A few people called her Mrs. Thomasson. Most, by far, knew her as Mary Harper. Assorted nieces, nephews and grandchildren preferred "Hoppy," a toddler's rendering of "Mary Harper" that stuck.
To me she was just Mama.
She made a typically matter-of-fact departure. Nothing dramatic and, blessedly, no drawn-out erosion of frame or faculties.
Mama never got around to studying the ancient Greeks, so she would have scoffed at the suggetion that her life bore classical markings. But in fact she carried things out pretty much according to Aristotle.
A proper human life, he wrote, has by nature a beginning, a middle and an end. More important, the middle is properly characterized by vigorous activity of a certain kind, activity that realizes one's unique poetntials. More important still, a good life consists less in doing the right things than in becoming the right kind of person.
Mama's characteristic, defining activity was playing the shellac off a piano. From the time I was tall enough to rest my chin on the keyboard, I remember watching her hands darting and scampering across the keys like young rabbits.
On many a childhood night, I drifted off to sleep with tunes like "Down Yonder" and "Darktown Strutters Ball" resounding joyously through the house. I was a good deal older before I realized that Mama wasn't just pursuing a hobby; she was fulfilling a vital, expressive need. Aristotle would have understood perfectly.
A trace of her musical ability — the rhythm gene, I think — was passed to me. While still a tot, I began clattering away with a pair of sticks, and by my teen years I was prowling around Central Virginia in bands with dangerous sounding names like The Lancers and The Upsetters. While I was out disturbing the peace and making pretty good money at it, Mama was playing for free. Church suppers, country clubs, sing-alongs, nursing homes, private parties — she would play whenever and wherever she was asked.
From my superior status as a paid musician, I rendered professional advice: "You ought to be getting paid. You're crazy to play for nothing. Next time, tell 'em you want a hundred bucks." She understood this advice, I suppose, because she never debated the point.
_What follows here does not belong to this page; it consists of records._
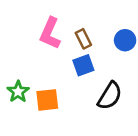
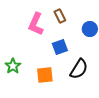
brown rectangle: (83, 39) -> (60, 16), moved
orange square: (47, 100) -> (45, 75), moved

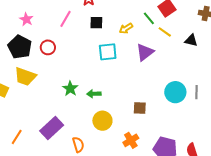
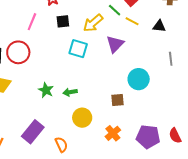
yellow arrow: (126, 28) -> (93, 23), size x1.5
red circle: (48, 47) -> (18, 52), size x1.5
cyan square: (108, 52) -> (78, 49), turned 30
cyan circle: (175, 92) -> (139, 79), moved
gray line: (196, 92) -> (171, 59), moved

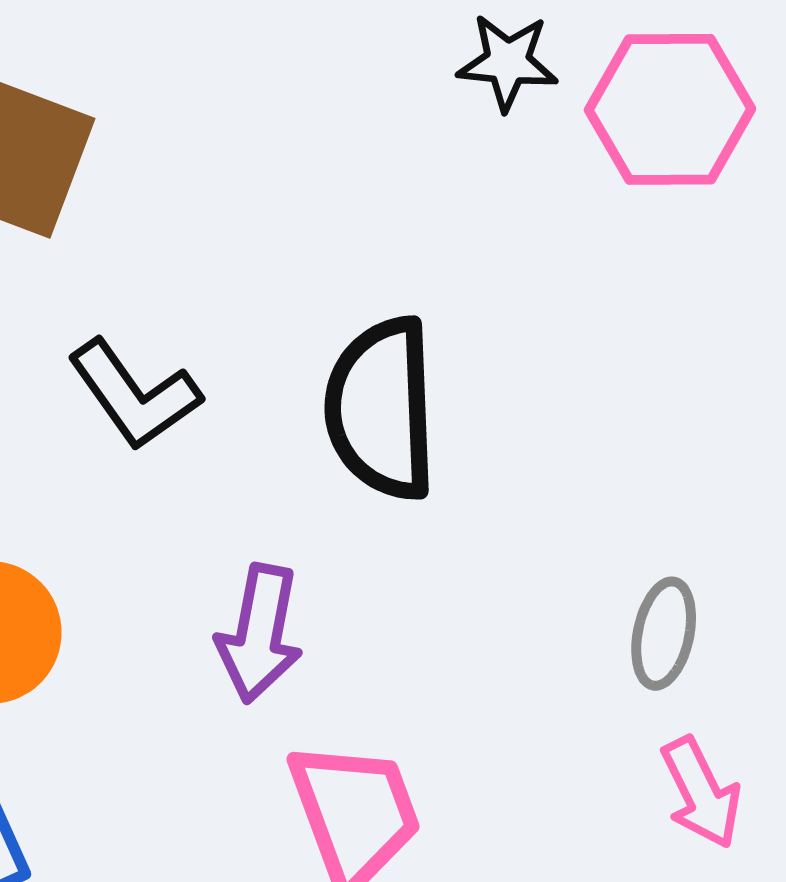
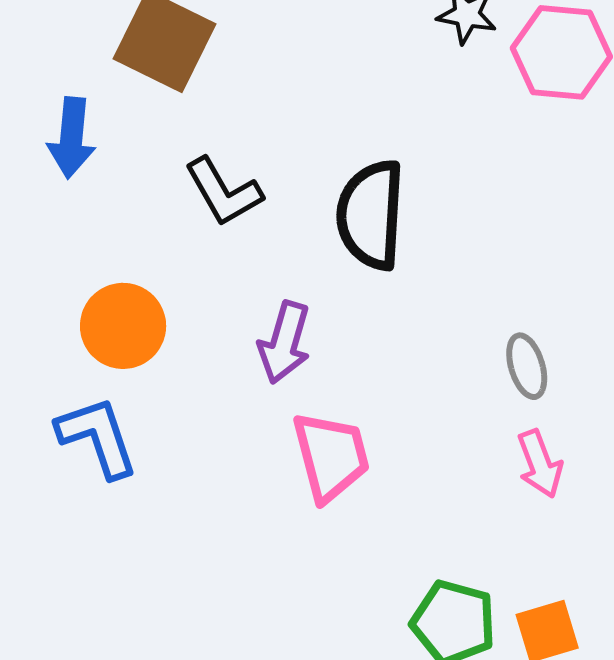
gray ellipse: (664, 634) -> (527, 366), turned -34

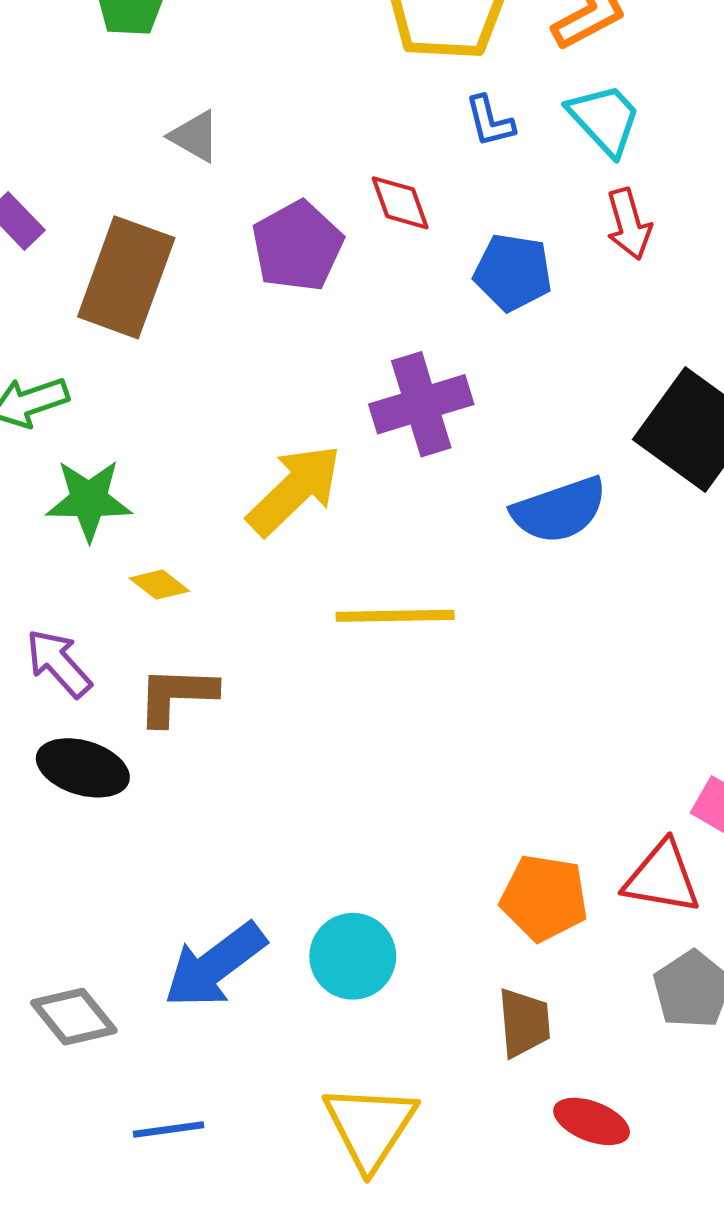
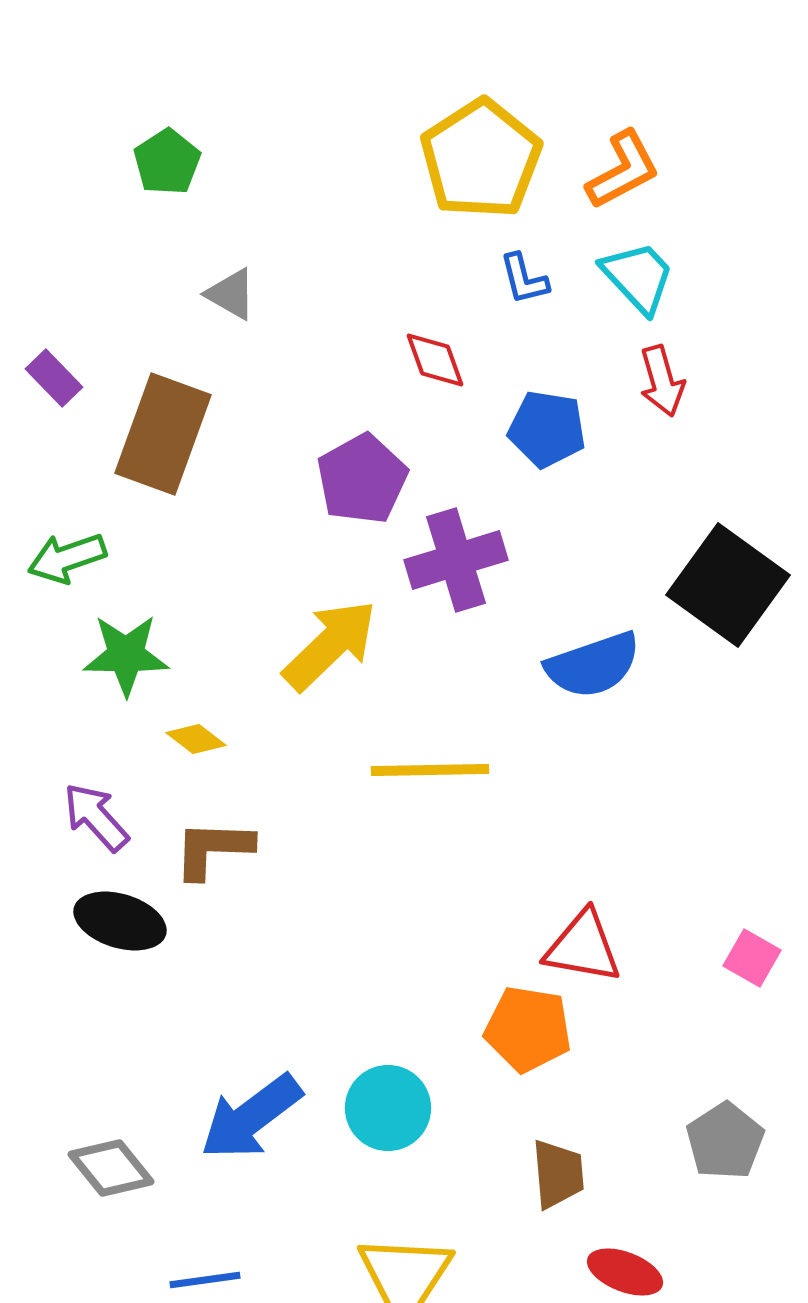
purple pentagon: (297, 246) -> (362, 479), moved
red triangle: (662, 878) -> (583, 947), moved
orange pentagon: (544, 898) -> (528, 1029), moved

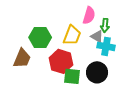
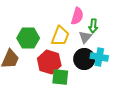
gray triangle: (97, 36) -> (85, 37), turned 40
cyan cross: (106, 46) -> (99, 57), moved
black circle: (97, 72) -> (84, 59), moved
She also never changed her ways, never charged a fee. When she occasionally did get paid, she would reveal it to me in the excited, hushed tones of someone who had made off with the silverware. "When I finished playing last night, the manager came over and gave me fifty dollars!"
Gave? Gave her? I've since wondered whether Mama had any conception of what she gave others. How many thousands of feet were set to tapping by her boisterous music? How many timid voices were lifted in song? Even if we knew the answers, these would be superficial measures of what she gave.
During her last couple of decades, Mama spent more of her time playing at nursng homes — for "the older folks," she would say, overlooking the fact that most of them were now her juniors. Even with her 90th birthday on the horizon, she continued to scurry among the nursing homes, busier than a little dog in a big yard. The schedule on her kitchen calendar made me tired just to look at it.
Mama didn't understand that when one reaches a certain age, it is permissible to take it a bit more moderato. Not her. She picked up the tempo, falling in league with Charlie Beard, a young buck of 70 or so who flayed the banjo and whooped out vocals. Mama and Charlie egged each other on, expanding and embroidering their musical outrages.
One night at a family foot-stomper, Charlie was putting the wind to "Alabama Jubilee" and Mama was clawing furiously at the keys. The house shook and the very walls seemed to bulge outward. Sitting quietly to one side, I watched plaster drizzling from a corner of the ceiling and seriously wondered whether the place was going to collapse around our heads. If Aristotle liked vigorous activity, he should have seen those two at it.
Aided and abetted by Charlie, Mama gave even more — which returns us to the question: More what? Songs and foot-taps can be counted, but how does one calculate the value of the spirits lifted or the hearts gladdened by those raucous torrents of music she distributed so freely across seven decades? In what units does one measure joy? It embarrasses me now to think that I ever advised her to demand payment. Aristotle would not have seconded that advice.
He would have explained that Mama was not just doing, she was being properly human in her own unique way. It's a subtle distinction worth lingering over. She was not giving charity. She was being charitable — not so much from a conscious plan as from an acquired disposition. It wasn't the things she did that mattered most, but the kind of person she became and exemplified in doing them.
Mama accomplished with apparent ease what most of us grope for and approximate with clumsy effort. She threw her energies into doing well what she loved best, and in doing it, became a kind of person worth becoming, lived a kind of life worth living. She was a rare piece of work.
I don't know whether there's a heaven or a hereafter, but if there is, she earned her ticket in. What worries me is that she isn't going to sit quietly on her cloud plucking at a harp. If I know her, she'll rove the hallways until she finds some back stairway that will lead her to a basement room with a battered old upright.
How Paradise is going to be transformed once she finds it, heaven only knows. But I do know this: If Mama is on the scene, the joint's gong to jump.